### TASK INSTRUCTIONS
Please copy, exactly as they appear below, the lines from the one containing "Yes, there is" through the one containing "persecution. There were".

(Collected data)

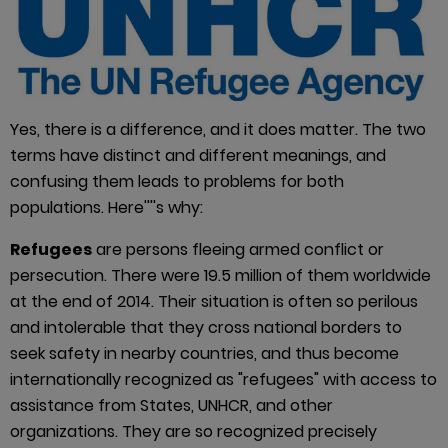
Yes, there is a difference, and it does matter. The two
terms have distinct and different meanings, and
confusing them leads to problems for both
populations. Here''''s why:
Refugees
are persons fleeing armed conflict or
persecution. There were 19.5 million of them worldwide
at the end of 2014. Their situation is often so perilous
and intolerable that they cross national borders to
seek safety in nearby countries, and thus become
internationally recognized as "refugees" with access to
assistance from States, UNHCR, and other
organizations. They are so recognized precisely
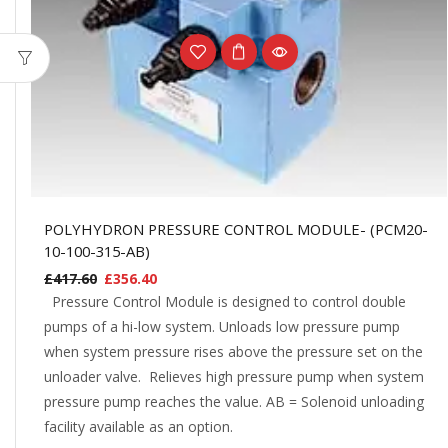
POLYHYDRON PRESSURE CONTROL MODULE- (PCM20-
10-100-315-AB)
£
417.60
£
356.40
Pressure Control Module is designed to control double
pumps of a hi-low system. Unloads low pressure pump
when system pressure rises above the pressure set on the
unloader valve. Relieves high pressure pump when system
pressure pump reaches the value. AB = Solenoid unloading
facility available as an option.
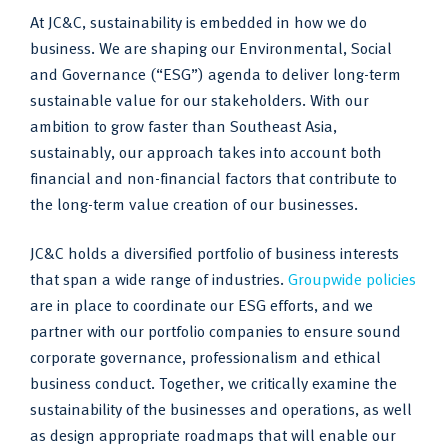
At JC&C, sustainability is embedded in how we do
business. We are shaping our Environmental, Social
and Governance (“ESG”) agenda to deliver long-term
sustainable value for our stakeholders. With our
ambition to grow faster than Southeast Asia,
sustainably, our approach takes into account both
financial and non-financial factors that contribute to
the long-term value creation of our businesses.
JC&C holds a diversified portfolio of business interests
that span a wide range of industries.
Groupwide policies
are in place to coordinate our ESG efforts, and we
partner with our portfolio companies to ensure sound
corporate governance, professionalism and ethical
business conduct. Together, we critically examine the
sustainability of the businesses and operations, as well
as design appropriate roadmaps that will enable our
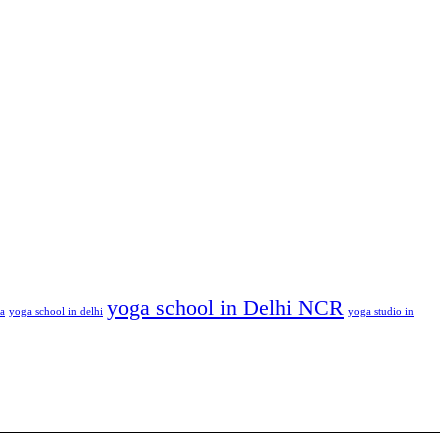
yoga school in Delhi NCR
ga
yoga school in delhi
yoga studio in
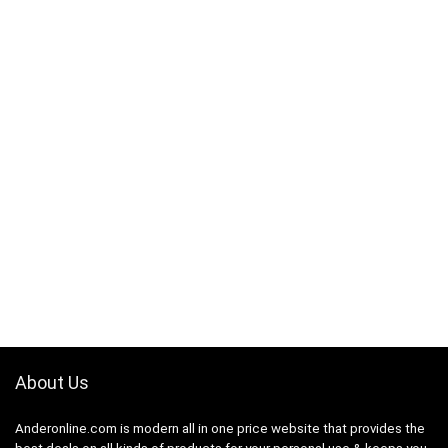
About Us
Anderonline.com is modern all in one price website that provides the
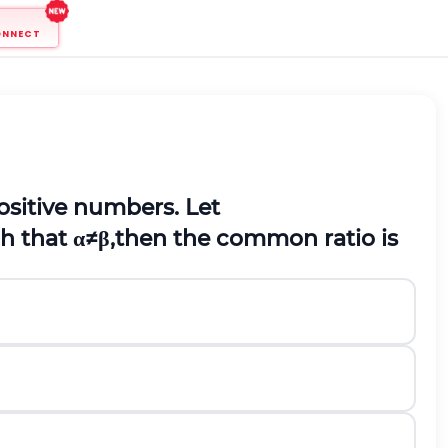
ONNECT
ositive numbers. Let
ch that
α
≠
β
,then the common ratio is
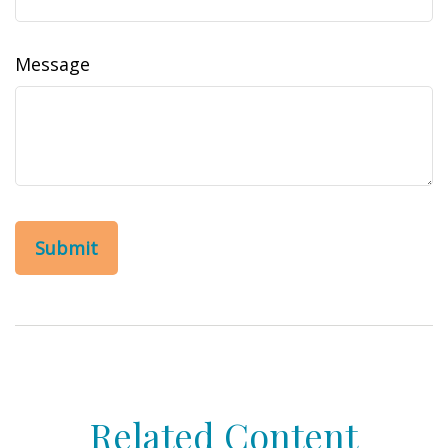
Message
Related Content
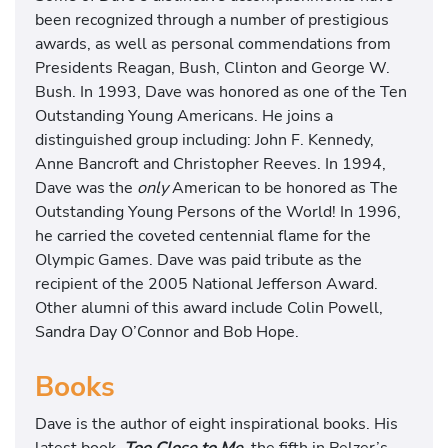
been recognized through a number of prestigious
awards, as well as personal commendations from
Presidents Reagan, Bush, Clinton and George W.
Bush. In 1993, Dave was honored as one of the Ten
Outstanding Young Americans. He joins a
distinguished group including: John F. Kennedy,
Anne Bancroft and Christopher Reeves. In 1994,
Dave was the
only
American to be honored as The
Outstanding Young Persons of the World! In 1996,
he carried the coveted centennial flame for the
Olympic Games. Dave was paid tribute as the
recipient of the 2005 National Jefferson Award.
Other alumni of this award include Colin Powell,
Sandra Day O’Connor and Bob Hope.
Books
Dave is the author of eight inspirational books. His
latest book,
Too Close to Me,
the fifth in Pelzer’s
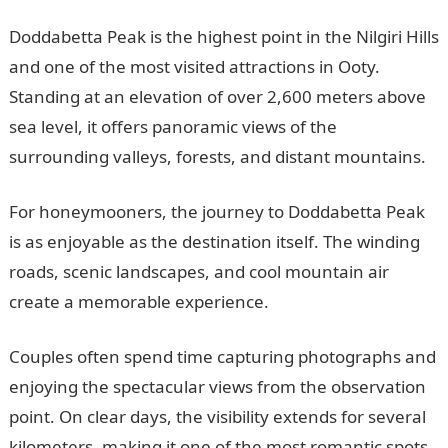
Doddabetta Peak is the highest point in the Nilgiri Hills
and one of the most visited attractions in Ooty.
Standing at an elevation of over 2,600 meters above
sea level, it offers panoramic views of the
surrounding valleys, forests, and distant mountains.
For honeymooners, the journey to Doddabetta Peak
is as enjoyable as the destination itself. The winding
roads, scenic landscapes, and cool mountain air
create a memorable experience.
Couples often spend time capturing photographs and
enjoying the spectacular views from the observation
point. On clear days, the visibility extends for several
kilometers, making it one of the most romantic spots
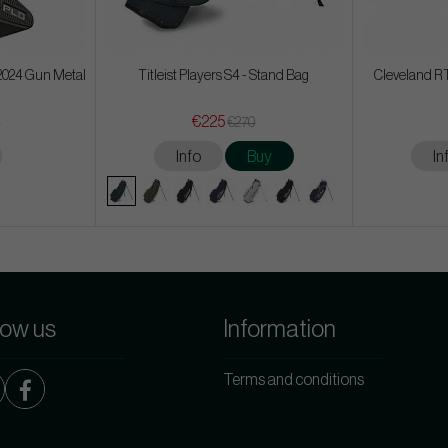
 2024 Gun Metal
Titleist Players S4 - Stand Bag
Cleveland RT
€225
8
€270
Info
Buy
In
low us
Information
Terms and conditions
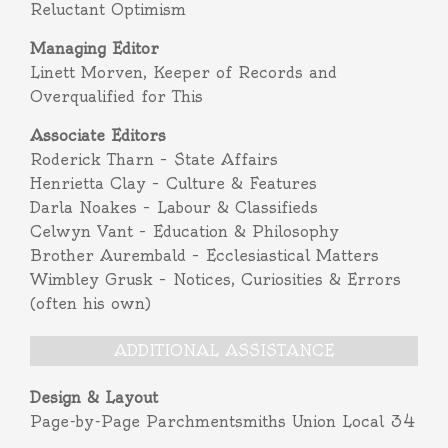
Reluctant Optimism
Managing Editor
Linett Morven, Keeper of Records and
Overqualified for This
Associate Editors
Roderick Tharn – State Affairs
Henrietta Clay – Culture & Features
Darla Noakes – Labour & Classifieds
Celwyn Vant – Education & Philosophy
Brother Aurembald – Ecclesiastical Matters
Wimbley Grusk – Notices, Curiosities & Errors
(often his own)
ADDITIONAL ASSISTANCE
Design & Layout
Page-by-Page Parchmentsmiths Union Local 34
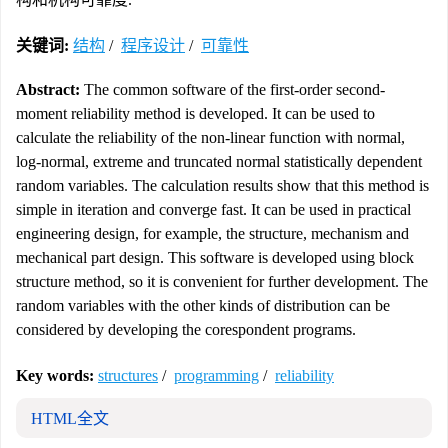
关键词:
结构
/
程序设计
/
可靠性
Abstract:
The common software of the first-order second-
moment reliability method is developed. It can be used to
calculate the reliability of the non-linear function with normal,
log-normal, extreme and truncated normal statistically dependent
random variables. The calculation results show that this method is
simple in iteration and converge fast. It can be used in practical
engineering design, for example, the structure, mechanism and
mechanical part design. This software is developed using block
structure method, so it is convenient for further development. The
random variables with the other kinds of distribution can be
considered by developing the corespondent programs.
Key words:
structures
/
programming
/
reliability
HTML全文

* * *

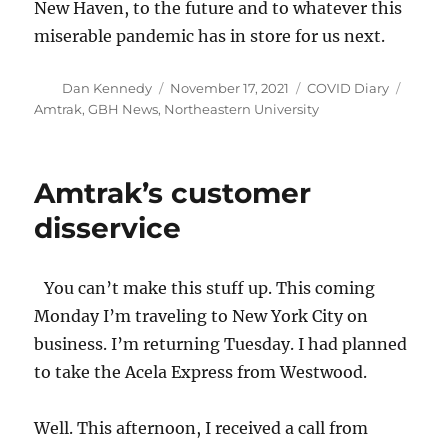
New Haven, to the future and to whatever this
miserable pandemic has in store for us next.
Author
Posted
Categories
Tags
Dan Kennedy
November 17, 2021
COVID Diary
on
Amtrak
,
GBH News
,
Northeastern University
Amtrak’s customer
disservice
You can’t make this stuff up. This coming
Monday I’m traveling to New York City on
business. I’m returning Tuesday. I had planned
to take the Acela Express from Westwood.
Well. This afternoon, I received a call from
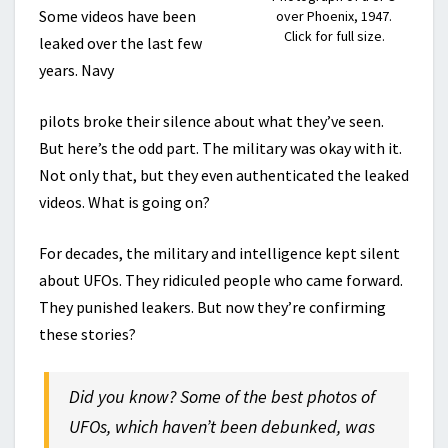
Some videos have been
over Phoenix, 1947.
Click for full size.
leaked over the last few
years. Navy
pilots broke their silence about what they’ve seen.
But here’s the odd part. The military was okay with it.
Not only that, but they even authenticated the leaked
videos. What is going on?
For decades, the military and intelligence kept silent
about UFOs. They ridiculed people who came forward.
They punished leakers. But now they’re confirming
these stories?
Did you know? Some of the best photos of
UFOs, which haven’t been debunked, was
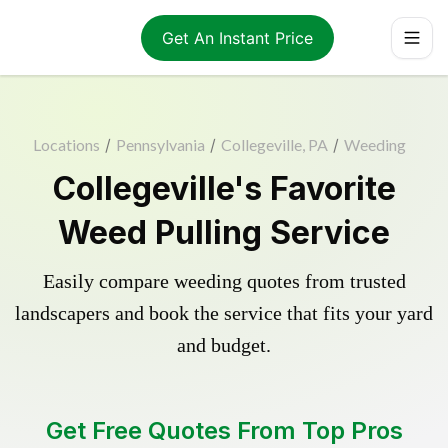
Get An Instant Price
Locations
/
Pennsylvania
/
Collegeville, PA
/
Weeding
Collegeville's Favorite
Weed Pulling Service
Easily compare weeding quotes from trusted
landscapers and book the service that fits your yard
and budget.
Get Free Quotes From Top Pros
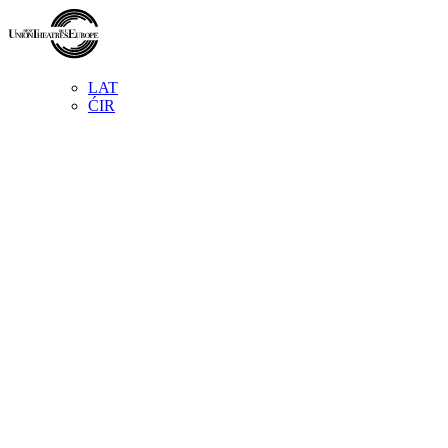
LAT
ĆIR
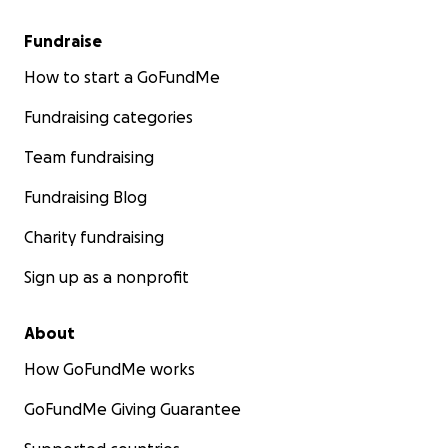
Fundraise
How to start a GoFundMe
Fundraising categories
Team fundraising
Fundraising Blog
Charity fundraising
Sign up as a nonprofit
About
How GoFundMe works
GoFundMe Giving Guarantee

---

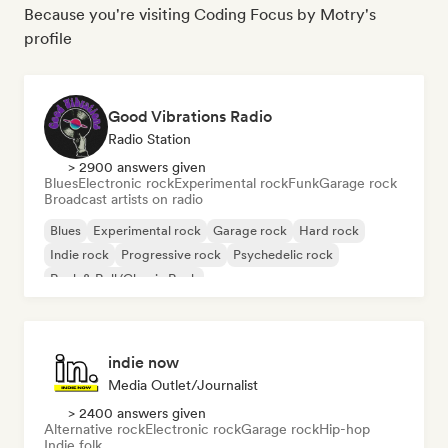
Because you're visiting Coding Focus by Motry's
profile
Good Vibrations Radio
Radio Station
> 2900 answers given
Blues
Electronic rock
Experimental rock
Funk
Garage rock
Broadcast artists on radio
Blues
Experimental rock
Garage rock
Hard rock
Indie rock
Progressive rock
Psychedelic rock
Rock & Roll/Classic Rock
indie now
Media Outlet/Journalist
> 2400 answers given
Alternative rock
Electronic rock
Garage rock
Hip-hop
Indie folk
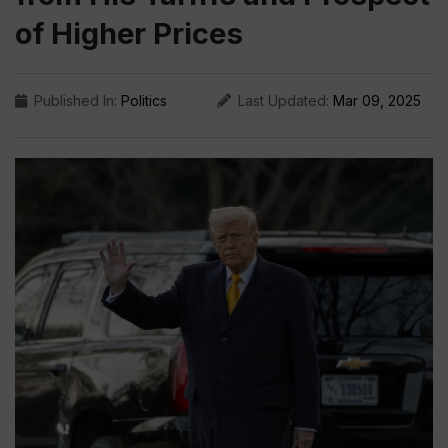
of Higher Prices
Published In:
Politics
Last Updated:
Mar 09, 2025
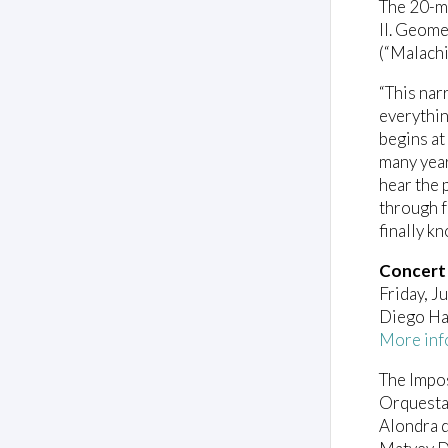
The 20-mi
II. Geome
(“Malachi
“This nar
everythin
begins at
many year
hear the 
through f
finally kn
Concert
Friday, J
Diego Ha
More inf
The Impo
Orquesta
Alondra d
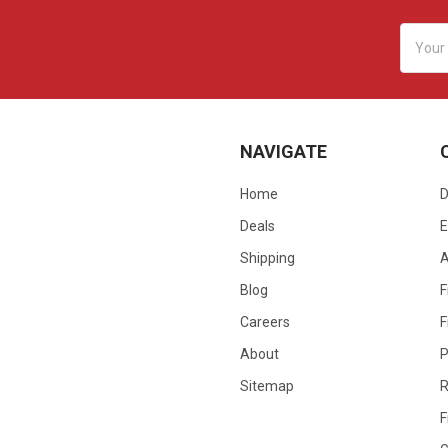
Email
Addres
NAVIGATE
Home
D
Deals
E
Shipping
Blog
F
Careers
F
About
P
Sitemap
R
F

### SOLUTION TO THIS PROBLEM
Yes, there is a difference, and it does matter. The two
terms have distinct and different meanings, and
confusing them leads to problems for both
populations. Here''''s why:
Refugees
are persons fleeing armed conflict or
persecution. There were 19.5 million of them worldwide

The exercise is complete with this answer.